INSTRUCTIONS TO FOLLOW = Reproduce word for word, from the entries below, the line with "Орбакайте - Пьяная Вишня (602, 1075)", the line with "История заказов (784, 2161)", and every line between them, and nothing more.

* * * * *

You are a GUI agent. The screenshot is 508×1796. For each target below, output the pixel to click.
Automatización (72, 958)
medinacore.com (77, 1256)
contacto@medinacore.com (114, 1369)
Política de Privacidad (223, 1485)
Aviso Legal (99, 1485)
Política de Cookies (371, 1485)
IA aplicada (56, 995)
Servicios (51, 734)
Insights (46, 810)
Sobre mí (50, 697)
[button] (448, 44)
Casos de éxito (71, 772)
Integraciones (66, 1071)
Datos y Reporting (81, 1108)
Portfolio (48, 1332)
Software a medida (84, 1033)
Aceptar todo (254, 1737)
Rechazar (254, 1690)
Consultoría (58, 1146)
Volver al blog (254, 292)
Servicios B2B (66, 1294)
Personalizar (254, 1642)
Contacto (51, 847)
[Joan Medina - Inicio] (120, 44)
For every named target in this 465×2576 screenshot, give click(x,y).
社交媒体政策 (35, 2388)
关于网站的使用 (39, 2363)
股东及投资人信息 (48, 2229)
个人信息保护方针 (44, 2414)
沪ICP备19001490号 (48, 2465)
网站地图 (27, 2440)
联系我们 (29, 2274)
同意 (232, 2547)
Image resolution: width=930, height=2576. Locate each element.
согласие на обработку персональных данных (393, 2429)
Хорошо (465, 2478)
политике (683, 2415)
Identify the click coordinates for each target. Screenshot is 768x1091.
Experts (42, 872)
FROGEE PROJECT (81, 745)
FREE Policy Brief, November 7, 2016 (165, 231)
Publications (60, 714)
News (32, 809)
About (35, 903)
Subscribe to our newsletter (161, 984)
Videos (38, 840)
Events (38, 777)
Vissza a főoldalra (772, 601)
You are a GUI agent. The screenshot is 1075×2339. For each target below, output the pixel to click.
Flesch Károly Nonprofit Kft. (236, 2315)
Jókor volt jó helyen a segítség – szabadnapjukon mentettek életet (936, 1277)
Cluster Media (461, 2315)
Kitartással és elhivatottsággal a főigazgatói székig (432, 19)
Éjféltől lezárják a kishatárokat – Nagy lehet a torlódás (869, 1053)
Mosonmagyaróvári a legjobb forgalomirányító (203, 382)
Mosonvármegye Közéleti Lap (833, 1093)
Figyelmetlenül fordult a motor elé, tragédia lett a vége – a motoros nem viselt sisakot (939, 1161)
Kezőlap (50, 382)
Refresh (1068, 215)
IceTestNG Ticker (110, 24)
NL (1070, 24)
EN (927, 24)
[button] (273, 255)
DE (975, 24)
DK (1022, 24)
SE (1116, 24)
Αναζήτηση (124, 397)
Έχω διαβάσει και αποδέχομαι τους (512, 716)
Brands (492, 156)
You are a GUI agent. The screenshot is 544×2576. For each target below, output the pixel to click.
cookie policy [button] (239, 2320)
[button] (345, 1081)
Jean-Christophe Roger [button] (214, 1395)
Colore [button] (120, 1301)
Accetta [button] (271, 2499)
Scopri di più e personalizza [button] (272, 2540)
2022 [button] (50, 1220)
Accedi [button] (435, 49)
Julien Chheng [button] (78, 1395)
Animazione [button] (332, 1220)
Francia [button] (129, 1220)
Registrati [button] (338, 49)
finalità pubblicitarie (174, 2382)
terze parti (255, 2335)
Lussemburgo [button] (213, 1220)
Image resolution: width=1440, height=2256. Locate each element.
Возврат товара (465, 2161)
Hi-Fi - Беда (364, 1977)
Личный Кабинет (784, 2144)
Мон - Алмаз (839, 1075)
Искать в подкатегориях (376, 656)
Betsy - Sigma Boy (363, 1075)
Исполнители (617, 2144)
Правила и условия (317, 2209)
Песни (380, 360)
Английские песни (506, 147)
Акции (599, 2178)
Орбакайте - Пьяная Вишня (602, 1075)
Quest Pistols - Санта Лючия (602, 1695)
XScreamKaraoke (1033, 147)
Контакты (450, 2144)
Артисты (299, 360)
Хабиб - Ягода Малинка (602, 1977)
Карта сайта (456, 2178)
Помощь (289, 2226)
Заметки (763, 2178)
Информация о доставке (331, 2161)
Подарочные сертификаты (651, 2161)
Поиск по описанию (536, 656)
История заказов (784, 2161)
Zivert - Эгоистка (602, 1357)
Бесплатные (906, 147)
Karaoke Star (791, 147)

* * * * *

SOLVED PROBLEM =
Орбакайте - Пьяная Вишня (602, 1075)
Quest Pistols - Санта Лючия (602, 1695)
XScreamKaraoke (1033, 147)
Контакты (450, 2144)
Артисты (299, 360)
Хабиб - Ягода Малинка (602, 1977)
Карта сайта (456, 2178)
Помощь (289, 2226)
Заметки (763, 2178)
Информация о доставке (331, 2161)
Подарочные сертификаты (651, 2161)
Поиск по описанию (536, 656)
История заказов (784, 2161)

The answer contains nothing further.